As Manchester City have bulldozed their way through the second half of the season that gives off the feeling that they’re simply strolling to a Treble, if bulldozing, and strolling can be the same thing, there’s been a question of what anyone can do to stop them in the years to come. Sadly, for everyone outside Newcastle, they’ve grudgingly had to admit that one possibility is to be owned by your own Middle Eastern government and to be a sportswashing vehicle for a different regime soaked in blood. It’s not quite that simple, but the money afforded to Newcastle United by Saudi Arabia certainly is a big step. And they took another one yesterday.
Newcastle qualified for next season’s Champions League with their scoreless draw with Leicester City, and in one measure they’re actually ahead of Man City. It took the latter three seasons under their ownership to crack the top four, and Newcastle has done it in their second. City, of course, then added two league titles in the next three seasons after that, which no one is expecting Newcastle to do, because when City did it, there wasn’t a Man City like this in the way.
Just looking at simple, on-the-field squads, there’s also a key difference between that City team of 2011 and this Newcastle team. The former had a raft of players in their primes or just about to enter it. Vincent Kompany, Yaya Touré, David Silva, Carlos Tevez, James Milner were all between 24 and 27, and ready to grow (if you can actually believe that Milner was once in his 20s). Sergio Agüero was added in the summer after that 3rd place finish, and he was of the same age window. Same goes for Samir Nasri and Micah Richards.
This Newcastle team…is kind of old? Its spine is not, as Sven Botman, Bruno Guimarães, Joelinton, Joe Willock, and Alexander Isak are between 23, or 26. That’s a good start. But the rest of their key contributors are, seemingly, on the downside of their careers, even if they’ve just got on the other side of the crest. Dan Burn is 31. So is Fabian Schär. Kieran Trippier is 32. That’s three-fourths of the normal back four and the team’s best chance-creator in Trippier. Callum Wilson, who supports Isak, or can pair with him, is in his 30s too. Miguel Almiron is about to enter his 30s.
Most of these guys have had career seasons. Trippier certainly has more freedom than he ever did at Atletico Madrid, but his chance-creation from right-back has been galactic. Can he do it again at 33 with Champions League games thrown in? Schär has played 1,000 more minutes this season than he ever has. Burn hasn’t played this much in five years when he was in League One. Wilson has clearly benefited from playing with better players than he did at Bournemouth and has been a consistent Premier League goalscorer. He put up another shot per 90 this season more than ever before, will that continue as he ages?
Here comes the money
The fear among fans and observers is that this isn’t much of a problem for Newcastle, because they can just buy a whole new team. And they will. They’ve spent somewhere around $339 million in the past two seasons, or basically half a Chelsea.
What’s actually frightening is that Newcastle’s front office, headed by ex-Brighton director Dan Ashworth, is that their best buys have been the ones that flew under the radar. Isak was the big ticket item this season at $75 million, and he’s been good. But Botman and goalkeeper Nick Pope cost a combined $50 million or so. Last season, Guimarães cost around $45 million, and he’s the unquestioned heartbeat of the team. Trippier cost $15 million. So did Burn. Maybe they’ve spread the money around instead of fishing in the “Neymar” pond, but they’ve gotten most of it right. Money + smarts = problems for everyone else. We don’t need to discuss the purchase of Anthony Gordon, though we can for a chuckle. Dude can’t turn left.

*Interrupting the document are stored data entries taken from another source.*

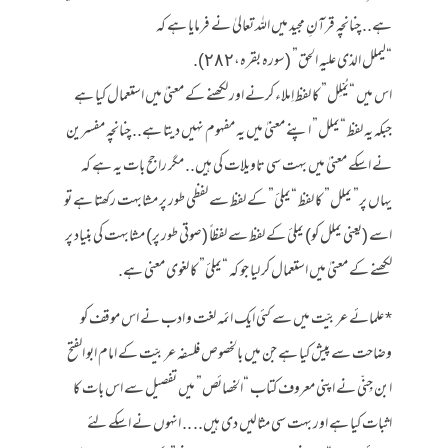
ہے.. چنانچہ قرآنِ مجید میں اللہ تعالیٰ نے فرمایا ہے کہ
“لیملل الذی علیه الحق” (سورہ بقرہ،٢٨٢).
اس میں “یُمْلِل” کا لفظ اِملاء کرنے اور لکھنے کے معنیٰ میں استعمال کیا ہے
جبکہ یہ لفظ “یملل” اپنے معنیٰ میں یہ مفہوم نہیں دیتا ہے.. چنانچہ مفسرین
نے اسکے معنیٰ میں بہت سی تاویلات کی ہیں.. مگر راجح بات یہ ہے کہ
یہاں پر” یملل” کا لفظ “یملئ” کے لفظ سے لفظی طور پر مشابہت رکھتا ہے تو
اسے (یعنی یملل کو) یملئ کے لفظ سے لفظاً (صوتی طور پر) مشابہت کی بنیاد پر
لکھنے کے معنیٰ میں استعمال کر لیا جو کہ “یملئ” کا لغوی معنی ہے.
* علمائے عربیّت میں سے کئی ایک ائمہ لغت و ادب نے اس موقف کو
وضاحت سے پیش کیا ہے جن میں بالخصوص فلسفہ عربیّت کے امام ابو الفتح
ابن جِنّی نے اپنی معروف کتاب “الخصائص” میں تفصیل سے اس بات کا
اثبات کیا ہے اور بہت سی مثالیں دی ہیں.. .. انہوں نے اسکے لئے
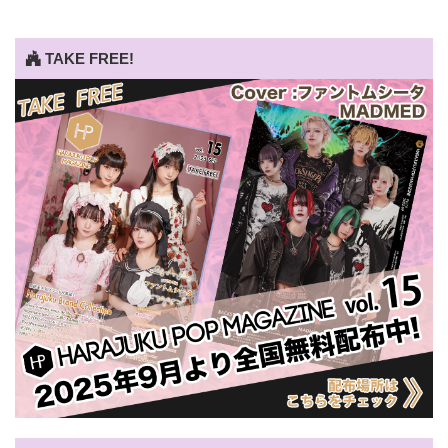
TAKE FREE!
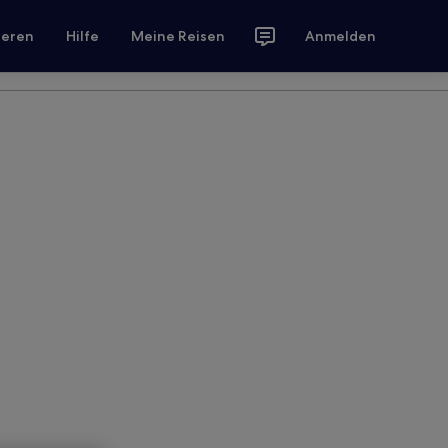
ieren
Hilfe
Meine Reisen
Anmelden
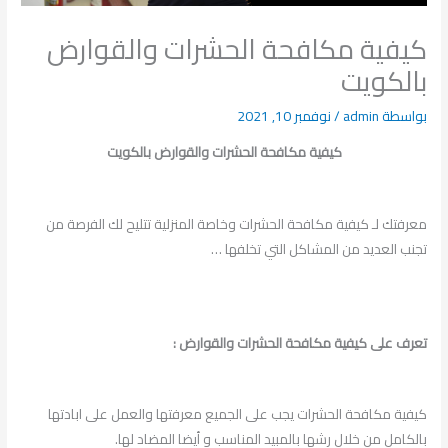
كيفية مكافحة الحشرات والقوارض
بالكويت
بواسطة
admin
/
نوفمبر 10, 2021
كيفية مكافحة الحشرات والقوارض بالكويت
معرفتك لـ كيفية مكافحة الحشرات وخاصة المنزلية تتليح لك الفرصة من
تجنب العديد من المشاكل التي تخلفها …
تعرف على كيفية مكافحة الحشرات والقوارض :
كيفية مكافحة الحشرات يجب على الجميع معرفتها والعمل على ابادتها
بالكامل من خلال رشها بالمبيد المناسب و أيضا المضاد لها.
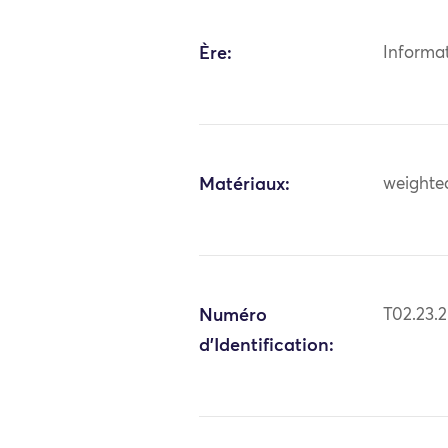
Ère:
Informa
Matériaux:
weighted
Numéro
T02.23.
d'Identification:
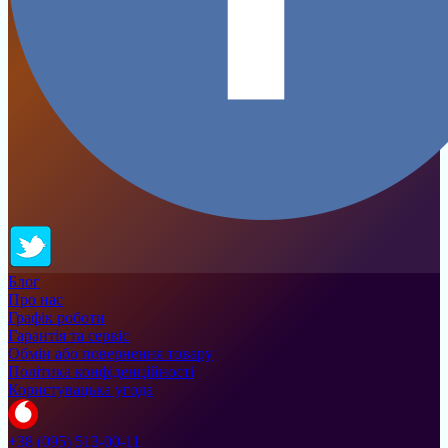
Блог
Про нас
Графік роботи
Гарантія та сервіс
Обмін або повернення товару
Політика конфіденційності
Користувацька угода
+38 (095) 513-00-11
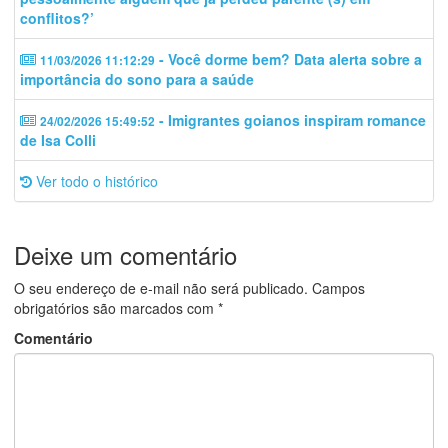
conflitos?’
- Você dorme bem? Data alerta sobre a
11/03/2026 11:12:29
importância do sono para a saúde
- Imigrantes goianos inspiram romance
24/02/2026 15:49:52
de Isa Colli
Ver todo o histórico
Deixe um comentário
O seu endereço de e-mail não será publicado.
Campos
obrigatórios são marcados com
*
Comentário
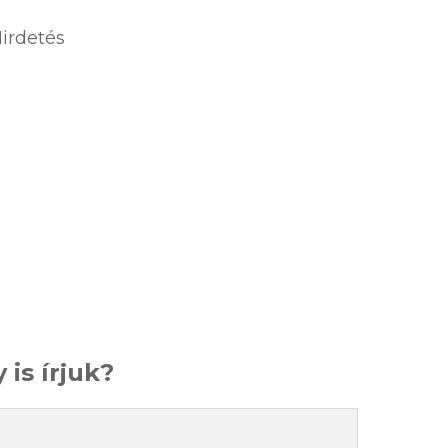
irdetés
 is írjuk?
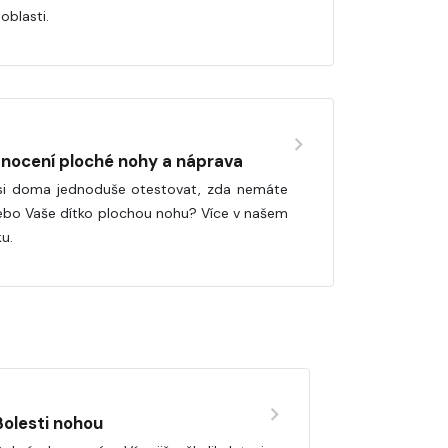
oblasti.
nocení ploché nohy a náprava
si doma jednoduše otestovat, zda nemáte
ebo Vaše dítko plochou nohu? Více v našem
ku.
Bolesti nohou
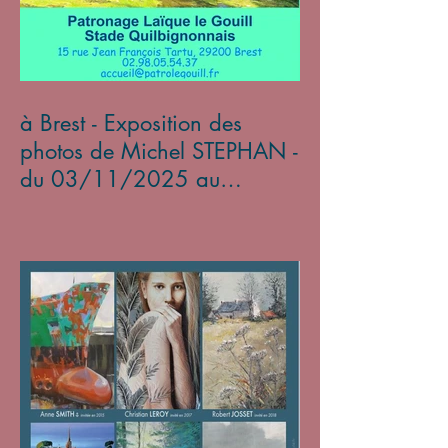
à Brest - Exposition des
photos de Michel STEPHAN -
du 03/11/2025 au
05/01/2026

But depending on how much of a problem they diagnose their age in certain spots around the field, it’s hard to blend a host of new players together while also playing twice a week pretty much every week. It’s possible, but it’s a new level of strata for the club.
Still, there’s an element of foreboding with Newcastle, that they’ll just be the next state-run monster roaming the countryside that other teams can’t run with aside from City and if Manchester United get taken over by Qatar. And that the Premier League will just be a proxy war for esteem and acclaim by oil states.
Maybe. Newcastle still have some ways to go to build the depth to do that, and even City didn’t get it right for about 10 years until Pep Guardiola was given a couple seasons to restructure the club. Eddie Howe is a very good manager, but he’s not that. Newcastle need depth on the wings — which they tried to address with the purchase of Gordon which… ha— and in defense, especially at fullback. They need a plan when Guimarães isn’t around, because they were a completely different team when he was hurt, or suspended.
It’s a step in the right direction for sure, and a big one. But we all might still have a season or two before Newcastle are the next club that Real Madrid and Juventus are trying to get thrown out of European competition for whatever reasons they can make up.